Using the Lily HBase NRT Indexer Service
To indexfor column families of tables in an HBase cluster:
- Enable replication on HBase column families
- Create collections and configurations
- Register a Lily HBase Indexer configuration with the Lily HBase Indexer Service
- Verify that indexing is working
Enabling Replication on HBase Column Families
Ensure that cluster-wide HBase replication is enabled. Use the HBase shell to define column-family replication settings.
For every existing table, set the REPLICATION_SCOPE on every column family that needs to be indexed by issuing a command of the form:
$ hbase shell hbase shell> disable 'record' hbase shell> alter 'record', {NAME => 'data', REPLICATION_SCOPE => 1} hbase shell> enable 'record'
For every new table, set the REPLICATION_SCOPE on every column family that needs to be indexed by issuing a command of the form:
$ hbase shell hbase shell> create 'record', {NAME => 'data', REPLICATION_SCOPE => 1}
Creating Collections and Configurations
The tasks required for the Lily HBase NRT Indexer Services are the same as those described for the Lily HBase Batch Indexer. Follow the steps described in these sections:
Registering a Lily HBase Indexer Configuration with the Lily HBase Indexer Service
When the content of the Lily HBase Indexer configuration XML file is satisfactory, register it with the Lily HBase Indexer Service.This is done with a given SolrCloud collection by uploading the Lily HBase Indexer configuration XML file to ZooKeeper.
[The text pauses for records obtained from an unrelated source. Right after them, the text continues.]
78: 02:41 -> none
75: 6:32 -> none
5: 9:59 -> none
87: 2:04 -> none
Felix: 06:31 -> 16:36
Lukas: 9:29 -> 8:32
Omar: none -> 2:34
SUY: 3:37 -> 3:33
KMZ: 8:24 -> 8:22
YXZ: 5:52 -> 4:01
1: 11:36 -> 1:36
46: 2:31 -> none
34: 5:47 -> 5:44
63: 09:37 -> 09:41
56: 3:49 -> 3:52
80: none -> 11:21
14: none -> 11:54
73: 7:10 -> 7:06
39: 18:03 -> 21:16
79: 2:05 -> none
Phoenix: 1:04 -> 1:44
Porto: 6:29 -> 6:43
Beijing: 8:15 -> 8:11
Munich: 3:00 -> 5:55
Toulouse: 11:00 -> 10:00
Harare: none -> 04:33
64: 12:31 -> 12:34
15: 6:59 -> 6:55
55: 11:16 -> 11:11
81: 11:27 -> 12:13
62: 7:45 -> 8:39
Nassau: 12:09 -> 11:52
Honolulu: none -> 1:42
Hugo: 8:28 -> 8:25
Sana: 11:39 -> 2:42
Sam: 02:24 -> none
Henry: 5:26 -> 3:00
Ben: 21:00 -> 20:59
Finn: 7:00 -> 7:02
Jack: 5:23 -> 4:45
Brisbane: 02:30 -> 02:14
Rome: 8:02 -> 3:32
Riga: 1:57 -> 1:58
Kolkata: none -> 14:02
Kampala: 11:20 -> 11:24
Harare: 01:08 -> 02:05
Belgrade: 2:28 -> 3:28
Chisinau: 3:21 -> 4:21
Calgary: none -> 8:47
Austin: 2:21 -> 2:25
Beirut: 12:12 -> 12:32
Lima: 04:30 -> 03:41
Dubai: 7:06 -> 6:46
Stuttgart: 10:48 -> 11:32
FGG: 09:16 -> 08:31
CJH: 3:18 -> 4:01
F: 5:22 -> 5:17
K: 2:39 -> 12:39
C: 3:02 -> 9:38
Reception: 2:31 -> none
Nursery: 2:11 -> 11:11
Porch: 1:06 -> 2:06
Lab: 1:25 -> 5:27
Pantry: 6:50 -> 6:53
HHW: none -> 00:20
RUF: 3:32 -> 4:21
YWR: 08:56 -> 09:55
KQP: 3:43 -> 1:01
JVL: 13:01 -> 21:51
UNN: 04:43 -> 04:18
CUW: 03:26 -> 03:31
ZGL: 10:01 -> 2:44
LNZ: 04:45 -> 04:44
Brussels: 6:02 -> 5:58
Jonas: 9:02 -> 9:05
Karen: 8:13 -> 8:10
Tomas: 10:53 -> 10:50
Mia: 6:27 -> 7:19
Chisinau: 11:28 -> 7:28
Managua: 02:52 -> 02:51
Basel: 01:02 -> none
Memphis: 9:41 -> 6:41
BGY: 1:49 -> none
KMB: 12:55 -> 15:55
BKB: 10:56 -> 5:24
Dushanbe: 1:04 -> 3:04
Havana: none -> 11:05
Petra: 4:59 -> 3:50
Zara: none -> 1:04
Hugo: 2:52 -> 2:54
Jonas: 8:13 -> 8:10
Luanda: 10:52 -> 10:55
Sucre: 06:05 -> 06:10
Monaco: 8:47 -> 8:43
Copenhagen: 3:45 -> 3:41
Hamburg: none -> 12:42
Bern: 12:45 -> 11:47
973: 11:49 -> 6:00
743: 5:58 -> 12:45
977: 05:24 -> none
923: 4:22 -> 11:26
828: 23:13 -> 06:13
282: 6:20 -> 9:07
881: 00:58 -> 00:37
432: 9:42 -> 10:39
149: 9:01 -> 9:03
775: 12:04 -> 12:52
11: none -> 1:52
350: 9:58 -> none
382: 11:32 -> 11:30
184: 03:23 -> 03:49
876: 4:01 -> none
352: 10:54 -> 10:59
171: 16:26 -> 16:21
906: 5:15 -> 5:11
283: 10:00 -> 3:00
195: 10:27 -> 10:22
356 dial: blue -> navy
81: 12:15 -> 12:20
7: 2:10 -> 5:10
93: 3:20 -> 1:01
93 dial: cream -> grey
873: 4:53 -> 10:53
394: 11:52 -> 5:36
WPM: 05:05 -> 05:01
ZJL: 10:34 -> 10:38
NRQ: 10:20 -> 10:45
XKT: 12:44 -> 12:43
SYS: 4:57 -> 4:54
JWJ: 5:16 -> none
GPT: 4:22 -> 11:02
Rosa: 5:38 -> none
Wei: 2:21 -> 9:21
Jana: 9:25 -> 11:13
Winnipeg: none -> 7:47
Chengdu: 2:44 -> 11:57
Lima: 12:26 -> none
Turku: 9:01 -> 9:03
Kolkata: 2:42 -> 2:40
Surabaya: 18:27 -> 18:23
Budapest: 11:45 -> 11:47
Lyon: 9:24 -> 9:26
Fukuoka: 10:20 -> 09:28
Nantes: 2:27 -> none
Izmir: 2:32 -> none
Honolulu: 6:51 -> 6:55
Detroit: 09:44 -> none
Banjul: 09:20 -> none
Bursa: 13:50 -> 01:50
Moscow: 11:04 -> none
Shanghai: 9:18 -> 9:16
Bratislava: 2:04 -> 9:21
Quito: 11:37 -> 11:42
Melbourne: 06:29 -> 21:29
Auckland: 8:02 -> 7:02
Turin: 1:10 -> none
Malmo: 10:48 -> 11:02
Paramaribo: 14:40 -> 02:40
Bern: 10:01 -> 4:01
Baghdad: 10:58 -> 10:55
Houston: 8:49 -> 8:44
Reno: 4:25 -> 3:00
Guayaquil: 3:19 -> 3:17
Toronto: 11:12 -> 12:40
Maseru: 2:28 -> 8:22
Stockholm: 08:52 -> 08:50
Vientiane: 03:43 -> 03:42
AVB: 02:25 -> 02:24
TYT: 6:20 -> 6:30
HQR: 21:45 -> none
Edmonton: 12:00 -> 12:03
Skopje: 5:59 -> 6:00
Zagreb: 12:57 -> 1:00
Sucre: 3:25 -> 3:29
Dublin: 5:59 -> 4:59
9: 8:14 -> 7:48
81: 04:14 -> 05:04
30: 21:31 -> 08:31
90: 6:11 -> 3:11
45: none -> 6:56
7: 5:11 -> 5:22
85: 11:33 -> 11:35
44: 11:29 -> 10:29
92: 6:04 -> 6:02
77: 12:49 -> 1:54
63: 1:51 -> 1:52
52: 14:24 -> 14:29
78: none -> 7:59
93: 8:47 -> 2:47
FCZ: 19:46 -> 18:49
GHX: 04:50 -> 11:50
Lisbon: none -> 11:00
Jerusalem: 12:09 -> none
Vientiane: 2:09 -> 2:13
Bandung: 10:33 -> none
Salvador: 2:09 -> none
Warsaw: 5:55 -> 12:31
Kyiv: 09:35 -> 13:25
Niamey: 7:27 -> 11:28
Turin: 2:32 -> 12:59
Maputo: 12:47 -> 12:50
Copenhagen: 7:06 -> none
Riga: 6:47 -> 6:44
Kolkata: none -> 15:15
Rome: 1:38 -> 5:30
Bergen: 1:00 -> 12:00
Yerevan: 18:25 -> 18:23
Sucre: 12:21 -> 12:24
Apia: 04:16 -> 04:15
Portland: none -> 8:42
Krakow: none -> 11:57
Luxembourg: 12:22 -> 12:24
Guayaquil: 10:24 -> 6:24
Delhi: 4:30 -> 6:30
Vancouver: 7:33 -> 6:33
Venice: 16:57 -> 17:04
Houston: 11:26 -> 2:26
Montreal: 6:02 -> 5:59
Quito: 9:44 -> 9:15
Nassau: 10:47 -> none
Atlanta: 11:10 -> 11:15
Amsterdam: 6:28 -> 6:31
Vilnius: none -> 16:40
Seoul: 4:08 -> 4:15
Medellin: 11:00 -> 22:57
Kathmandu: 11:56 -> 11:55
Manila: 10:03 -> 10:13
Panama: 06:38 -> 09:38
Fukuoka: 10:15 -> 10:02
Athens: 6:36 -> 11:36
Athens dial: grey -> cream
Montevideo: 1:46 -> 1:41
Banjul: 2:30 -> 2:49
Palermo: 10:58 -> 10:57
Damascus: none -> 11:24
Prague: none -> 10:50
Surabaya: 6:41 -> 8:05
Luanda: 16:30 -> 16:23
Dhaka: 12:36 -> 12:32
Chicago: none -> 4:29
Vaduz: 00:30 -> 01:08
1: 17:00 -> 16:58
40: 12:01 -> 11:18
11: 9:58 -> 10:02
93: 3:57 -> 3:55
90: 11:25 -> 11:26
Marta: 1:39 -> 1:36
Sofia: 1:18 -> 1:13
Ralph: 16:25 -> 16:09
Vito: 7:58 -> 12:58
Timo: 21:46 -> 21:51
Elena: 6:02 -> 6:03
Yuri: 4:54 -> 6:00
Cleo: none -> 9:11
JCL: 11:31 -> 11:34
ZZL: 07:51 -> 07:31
For example:
$ hbase-indexer add-indexer \ --name myIndexer \ --indexer-conf $HOME/morphline-hbase-mapper.xml \ --connection-param solr.zk=solr-cloude-zk1,solr-cloude-zk2/solr \ --connection-param solr.collection=hbase-collection1 \ --zookeeper hbase-cluster-zookeeper:2181
Verify that the indexer was successfully created as follows:
$ hbase-indexer list-indexers Number of indexes: 1 myIndexer + Lifecycle state: ACTIVE + Incremental indexing state: SUBSCRIBE_AND_CONSUME + Batch indexing state: INACTIVE + SEP subscription ID: Indexer_myIndexer + SEP subscription timestamp: 2013-06-12T11:23:35.635-07:00 + Connection type: solr + Connection params: + solr.collection = hbase-collection1 + solr.zk = localhost/solr + Indexer config: 110 bytes, use -dump to see content + Batch index config: (none) + Default batch index config: (none) + Processes + 1 running processes + 0 failed processes
Use the update-indexer and delete-indexer command-line options of the hbase-indexer utility to manipulate existing Lily HBase Indexers.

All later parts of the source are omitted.